Re: How do you like this SQL?

From: joel garry <joel-garry_at_home.com>
Date: Fri, 14 Dec 2012 09:30:33 -0800 (PST)
Message-ID: <f76839f1-066d-44b4-a733-b569aed9716c_at_m4g2000pbd.googlegroups.com>



On Dec 14, 3:15 am, Mladen Gogala <gogala.mla..._at_gmail.com> wrote:
> On Fri, 14 Dec 2012 02:17:41 -0800, dombrooks wrote:
> > It's very hard to condemn a snippet of SQL.
>
> Well, not always.
>
>
>
> > But whether it is sensible/desirable to do these lookups as a forced
> > nested loop equivalent depends on the bigger picture.
>
> Dom, the comment about the unusual and cruel punishment was made because
> the model is obviously messed up. Whenever there is a very big table which
> needs  counting records of certain type, there is a table missing.
> Second, one could use analytic functions in the subquery, which would
> probably be much faster.
>
> --http://mgogala.byethost5.com

Well, if the model is messed up, isn't it kind of useless to blame the developer? I run into this kind of stuff all the time, since I do maintenance and customization on MRP/EPR, written in a SQL generator. When I have to fix data, I have the choice of using SQL or the more abstracted 4GL, which can generate even worse SQL. So my first thought on seeing the OP was "shoot, that is way too much like what I've been working on." In my case, the model isn't really messed up, it merely suffers from necessary over-generalization to accommodate various business practices (I have to add rows with line numbers one greater than the max, based on a subset of the attributes). When I'm under time and correctness constraints to fix data more than coding a production quality program, I have no problem writing bizzarro code, slow-by-slow generated in a shell script from a report, or 3GL style 4GL code. You can't argue the data should be captured with correct constraints, because the requirements and definitions are changing. Sometimes this code gets productionized when people realize it's useful on an ongoing basis. So it goes.

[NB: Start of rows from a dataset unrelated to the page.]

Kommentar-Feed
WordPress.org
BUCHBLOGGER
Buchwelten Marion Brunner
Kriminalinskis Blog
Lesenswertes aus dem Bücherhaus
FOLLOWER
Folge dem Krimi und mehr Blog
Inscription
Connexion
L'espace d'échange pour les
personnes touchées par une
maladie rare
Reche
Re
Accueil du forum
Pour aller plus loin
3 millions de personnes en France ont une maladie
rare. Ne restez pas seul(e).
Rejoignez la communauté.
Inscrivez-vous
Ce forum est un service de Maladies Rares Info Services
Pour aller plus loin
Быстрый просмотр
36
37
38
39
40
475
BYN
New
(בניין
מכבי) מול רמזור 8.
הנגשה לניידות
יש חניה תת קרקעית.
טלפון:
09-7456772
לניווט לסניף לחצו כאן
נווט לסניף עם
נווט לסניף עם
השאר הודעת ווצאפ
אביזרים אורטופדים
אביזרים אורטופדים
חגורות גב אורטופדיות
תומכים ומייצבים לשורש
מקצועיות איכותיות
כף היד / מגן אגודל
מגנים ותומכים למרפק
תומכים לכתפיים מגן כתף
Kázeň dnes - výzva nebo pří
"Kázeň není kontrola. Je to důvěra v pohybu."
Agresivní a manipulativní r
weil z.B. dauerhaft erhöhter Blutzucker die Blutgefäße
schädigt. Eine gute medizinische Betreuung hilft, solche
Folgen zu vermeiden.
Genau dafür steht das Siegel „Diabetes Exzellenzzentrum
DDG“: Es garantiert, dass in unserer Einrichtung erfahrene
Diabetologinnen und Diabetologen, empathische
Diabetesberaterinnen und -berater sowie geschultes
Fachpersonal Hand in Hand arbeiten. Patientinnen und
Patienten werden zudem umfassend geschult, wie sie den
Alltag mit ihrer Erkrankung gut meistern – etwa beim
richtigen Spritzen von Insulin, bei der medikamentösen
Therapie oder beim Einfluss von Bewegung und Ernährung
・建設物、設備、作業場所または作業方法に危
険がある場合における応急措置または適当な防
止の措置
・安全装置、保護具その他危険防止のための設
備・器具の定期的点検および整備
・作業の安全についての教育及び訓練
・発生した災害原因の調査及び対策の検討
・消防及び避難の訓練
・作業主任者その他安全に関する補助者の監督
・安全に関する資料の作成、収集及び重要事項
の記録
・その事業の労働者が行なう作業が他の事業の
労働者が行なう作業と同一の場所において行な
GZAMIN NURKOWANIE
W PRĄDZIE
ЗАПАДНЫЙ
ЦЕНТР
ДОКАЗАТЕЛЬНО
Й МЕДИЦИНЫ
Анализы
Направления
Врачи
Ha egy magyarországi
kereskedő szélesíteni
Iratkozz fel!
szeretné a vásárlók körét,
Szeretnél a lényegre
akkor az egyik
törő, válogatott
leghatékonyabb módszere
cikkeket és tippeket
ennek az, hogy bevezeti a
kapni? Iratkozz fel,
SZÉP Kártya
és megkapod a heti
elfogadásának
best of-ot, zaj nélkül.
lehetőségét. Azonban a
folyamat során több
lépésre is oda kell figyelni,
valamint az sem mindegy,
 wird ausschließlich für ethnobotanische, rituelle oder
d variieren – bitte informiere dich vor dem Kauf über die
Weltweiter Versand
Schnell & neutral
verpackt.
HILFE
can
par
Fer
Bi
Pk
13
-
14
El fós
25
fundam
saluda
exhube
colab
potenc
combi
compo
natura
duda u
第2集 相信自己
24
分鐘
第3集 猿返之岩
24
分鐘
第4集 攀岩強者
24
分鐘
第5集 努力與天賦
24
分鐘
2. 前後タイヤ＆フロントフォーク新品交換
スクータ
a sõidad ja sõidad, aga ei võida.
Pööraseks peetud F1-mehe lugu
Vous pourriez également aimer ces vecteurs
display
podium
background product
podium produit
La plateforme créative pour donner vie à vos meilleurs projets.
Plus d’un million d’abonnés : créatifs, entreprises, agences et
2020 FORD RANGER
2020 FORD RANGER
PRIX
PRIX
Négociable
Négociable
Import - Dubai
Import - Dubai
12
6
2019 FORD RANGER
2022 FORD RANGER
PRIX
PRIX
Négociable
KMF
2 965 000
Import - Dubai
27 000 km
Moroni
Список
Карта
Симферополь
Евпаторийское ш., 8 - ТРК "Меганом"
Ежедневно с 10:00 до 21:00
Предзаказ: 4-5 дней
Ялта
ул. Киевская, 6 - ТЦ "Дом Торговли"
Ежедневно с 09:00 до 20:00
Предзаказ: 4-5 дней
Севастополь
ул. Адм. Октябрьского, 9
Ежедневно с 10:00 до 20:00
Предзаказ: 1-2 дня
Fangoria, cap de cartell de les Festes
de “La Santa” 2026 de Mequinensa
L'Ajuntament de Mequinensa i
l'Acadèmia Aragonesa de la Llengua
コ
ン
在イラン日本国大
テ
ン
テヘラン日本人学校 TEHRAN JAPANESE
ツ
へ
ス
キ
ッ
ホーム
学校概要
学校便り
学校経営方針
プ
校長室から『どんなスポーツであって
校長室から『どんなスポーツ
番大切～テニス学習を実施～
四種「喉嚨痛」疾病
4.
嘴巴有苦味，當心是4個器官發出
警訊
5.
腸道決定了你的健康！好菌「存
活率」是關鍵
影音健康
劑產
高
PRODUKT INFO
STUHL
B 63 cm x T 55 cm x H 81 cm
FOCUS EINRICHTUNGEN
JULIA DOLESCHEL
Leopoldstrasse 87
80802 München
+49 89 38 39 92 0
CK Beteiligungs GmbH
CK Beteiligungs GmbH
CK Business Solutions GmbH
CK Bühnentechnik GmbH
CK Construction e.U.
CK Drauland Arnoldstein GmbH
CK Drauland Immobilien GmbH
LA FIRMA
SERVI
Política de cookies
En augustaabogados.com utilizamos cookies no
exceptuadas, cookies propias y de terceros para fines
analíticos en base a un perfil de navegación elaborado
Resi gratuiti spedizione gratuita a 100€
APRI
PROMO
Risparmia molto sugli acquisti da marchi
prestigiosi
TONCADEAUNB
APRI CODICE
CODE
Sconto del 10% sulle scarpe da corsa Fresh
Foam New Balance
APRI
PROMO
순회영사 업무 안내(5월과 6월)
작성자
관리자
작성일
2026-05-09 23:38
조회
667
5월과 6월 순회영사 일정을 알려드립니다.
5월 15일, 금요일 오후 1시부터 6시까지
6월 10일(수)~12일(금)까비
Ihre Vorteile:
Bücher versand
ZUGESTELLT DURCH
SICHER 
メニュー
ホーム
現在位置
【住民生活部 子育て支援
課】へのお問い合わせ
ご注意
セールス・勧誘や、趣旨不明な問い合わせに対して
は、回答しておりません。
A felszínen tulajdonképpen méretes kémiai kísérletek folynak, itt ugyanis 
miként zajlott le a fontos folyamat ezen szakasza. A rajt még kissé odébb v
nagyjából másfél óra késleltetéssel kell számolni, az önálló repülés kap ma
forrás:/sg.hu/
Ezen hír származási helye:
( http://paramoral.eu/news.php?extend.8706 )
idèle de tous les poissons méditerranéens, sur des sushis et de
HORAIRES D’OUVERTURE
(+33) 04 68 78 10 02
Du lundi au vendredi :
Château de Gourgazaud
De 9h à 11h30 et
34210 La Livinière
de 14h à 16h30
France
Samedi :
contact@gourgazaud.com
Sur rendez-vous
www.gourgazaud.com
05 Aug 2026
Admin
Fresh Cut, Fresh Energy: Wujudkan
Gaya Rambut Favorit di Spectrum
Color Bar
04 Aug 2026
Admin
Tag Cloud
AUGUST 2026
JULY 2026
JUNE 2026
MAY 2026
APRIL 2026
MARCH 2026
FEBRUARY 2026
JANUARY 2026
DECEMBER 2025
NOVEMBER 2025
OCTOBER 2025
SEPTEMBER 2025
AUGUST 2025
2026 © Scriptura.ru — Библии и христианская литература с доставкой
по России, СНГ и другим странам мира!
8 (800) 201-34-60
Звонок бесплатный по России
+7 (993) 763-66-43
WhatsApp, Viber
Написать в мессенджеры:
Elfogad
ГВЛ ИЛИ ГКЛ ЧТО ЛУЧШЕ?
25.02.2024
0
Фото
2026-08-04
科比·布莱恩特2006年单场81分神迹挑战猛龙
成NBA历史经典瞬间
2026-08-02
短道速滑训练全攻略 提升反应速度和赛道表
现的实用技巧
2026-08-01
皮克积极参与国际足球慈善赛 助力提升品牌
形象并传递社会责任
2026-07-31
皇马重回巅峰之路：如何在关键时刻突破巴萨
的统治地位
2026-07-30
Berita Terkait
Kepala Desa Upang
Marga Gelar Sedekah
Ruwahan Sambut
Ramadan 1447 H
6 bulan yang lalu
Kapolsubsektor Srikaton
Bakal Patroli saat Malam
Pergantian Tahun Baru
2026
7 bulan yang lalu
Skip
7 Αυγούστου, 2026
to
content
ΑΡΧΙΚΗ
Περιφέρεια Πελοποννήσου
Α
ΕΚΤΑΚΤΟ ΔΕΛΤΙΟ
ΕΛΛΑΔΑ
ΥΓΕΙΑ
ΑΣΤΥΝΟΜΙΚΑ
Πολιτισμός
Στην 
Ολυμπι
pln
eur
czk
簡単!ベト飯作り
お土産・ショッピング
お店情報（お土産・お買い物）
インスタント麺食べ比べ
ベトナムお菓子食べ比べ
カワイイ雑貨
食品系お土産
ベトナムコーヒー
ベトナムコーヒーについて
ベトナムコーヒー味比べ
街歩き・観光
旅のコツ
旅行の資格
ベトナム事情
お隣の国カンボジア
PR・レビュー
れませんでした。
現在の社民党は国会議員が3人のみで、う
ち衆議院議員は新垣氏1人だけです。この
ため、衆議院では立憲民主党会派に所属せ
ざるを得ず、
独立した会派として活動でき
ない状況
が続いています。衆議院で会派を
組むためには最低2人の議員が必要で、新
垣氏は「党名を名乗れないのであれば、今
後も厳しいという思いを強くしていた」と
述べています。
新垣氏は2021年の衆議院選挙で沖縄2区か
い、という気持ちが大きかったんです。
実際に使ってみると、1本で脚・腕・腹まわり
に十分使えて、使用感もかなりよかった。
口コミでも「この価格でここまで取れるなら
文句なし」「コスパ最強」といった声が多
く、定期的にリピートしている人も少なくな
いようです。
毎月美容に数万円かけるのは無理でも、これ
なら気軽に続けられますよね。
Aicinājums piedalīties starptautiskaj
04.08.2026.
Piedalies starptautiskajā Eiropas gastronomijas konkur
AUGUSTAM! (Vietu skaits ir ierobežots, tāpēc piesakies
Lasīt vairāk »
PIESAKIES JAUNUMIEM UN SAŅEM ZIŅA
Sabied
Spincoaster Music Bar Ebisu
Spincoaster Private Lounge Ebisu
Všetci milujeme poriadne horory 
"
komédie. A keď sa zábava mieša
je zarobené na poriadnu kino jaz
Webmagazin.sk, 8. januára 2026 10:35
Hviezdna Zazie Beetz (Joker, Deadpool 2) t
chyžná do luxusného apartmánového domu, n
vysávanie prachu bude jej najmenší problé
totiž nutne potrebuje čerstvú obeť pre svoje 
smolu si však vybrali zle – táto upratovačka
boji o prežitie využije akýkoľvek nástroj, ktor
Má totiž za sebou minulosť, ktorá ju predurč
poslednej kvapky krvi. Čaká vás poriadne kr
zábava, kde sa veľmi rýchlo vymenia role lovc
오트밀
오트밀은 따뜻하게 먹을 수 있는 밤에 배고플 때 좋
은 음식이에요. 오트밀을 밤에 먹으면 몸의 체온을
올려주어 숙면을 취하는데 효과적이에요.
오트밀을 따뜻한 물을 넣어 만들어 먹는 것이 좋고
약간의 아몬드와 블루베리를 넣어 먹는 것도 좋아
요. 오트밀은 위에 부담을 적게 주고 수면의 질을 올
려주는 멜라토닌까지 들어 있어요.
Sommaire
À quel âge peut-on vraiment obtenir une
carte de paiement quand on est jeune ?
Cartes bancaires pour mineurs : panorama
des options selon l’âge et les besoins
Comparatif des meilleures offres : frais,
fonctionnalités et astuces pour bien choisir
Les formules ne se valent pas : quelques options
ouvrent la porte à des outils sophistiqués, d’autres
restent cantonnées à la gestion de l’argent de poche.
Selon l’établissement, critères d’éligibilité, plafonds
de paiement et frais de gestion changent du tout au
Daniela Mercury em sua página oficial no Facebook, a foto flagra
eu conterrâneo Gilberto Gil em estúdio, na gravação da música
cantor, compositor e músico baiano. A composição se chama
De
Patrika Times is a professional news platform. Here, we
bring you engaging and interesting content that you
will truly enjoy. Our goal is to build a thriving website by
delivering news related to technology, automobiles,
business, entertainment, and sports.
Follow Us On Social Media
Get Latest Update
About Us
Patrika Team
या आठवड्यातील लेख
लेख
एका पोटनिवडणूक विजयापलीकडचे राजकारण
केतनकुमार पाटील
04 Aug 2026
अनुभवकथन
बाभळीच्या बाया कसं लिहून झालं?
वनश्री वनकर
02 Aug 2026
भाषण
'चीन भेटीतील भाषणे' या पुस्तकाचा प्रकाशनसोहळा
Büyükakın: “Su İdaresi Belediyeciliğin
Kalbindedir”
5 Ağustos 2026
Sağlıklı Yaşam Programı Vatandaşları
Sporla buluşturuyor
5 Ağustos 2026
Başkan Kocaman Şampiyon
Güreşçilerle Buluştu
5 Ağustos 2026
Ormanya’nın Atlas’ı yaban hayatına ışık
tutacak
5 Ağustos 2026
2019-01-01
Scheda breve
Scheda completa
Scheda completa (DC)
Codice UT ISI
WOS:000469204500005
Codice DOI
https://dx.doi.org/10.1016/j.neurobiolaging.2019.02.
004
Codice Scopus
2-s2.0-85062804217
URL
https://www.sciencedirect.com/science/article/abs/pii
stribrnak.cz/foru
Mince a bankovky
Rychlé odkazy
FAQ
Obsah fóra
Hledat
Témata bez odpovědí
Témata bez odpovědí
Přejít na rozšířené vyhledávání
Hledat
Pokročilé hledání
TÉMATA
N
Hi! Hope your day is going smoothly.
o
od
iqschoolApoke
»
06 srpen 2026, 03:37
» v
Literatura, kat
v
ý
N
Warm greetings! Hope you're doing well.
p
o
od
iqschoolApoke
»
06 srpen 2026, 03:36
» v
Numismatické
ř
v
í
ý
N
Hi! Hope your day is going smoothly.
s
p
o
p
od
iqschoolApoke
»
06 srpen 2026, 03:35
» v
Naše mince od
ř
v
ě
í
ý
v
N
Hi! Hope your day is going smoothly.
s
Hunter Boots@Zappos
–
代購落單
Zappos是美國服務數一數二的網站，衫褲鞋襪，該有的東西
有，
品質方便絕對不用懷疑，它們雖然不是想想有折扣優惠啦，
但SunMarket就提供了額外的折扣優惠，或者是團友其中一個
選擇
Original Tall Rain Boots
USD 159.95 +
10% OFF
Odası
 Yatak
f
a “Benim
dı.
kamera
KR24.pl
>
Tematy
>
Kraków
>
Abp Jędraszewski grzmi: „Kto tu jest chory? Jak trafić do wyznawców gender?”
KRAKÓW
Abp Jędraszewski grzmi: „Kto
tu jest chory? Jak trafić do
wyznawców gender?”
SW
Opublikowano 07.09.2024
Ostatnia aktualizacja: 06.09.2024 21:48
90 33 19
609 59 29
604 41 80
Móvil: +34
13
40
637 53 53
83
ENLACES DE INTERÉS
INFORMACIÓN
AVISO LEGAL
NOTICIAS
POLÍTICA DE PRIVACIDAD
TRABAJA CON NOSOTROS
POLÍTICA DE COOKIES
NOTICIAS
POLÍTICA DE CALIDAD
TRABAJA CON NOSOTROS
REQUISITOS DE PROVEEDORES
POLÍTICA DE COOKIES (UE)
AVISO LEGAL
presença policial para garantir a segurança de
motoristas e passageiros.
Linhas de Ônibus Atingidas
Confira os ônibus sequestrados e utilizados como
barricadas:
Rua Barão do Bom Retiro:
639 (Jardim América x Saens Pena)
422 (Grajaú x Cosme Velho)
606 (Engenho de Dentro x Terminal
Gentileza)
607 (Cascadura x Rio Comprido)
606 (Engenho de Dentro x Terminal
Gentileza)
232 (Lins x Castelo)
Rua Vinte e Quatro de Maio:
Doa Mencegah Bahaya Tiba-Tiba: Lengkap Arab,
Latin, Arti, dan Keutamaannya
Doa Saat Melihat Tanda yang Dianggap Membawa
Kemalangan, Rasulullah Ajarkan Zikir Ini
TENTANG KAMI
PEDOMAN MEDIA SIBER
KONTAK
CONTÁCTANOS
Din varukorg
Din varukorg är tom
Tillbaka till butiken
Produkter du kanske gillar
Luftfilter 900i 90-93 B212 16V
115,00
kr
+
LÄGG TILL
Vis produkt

I'll often use SQL just because it makes me think in sets and I think that's the right way, but when that gets too squirrelly, whatever the problem calls for that I'm most comfortable with.

I have not seen any proof that analytics will be faster, aside from obvious situations where it avoids multiple passes through the data.

jg

--
_at_home.com is bogus.
"He who refuses to do arithmetic is doomed to talk nonsense." - John
McCarthy http://www-formal.stanford.edu/jmc/progress/
Of course, thinking that arithmetic is sufficient seems to be the
basic limiting factor of artificial intelligence.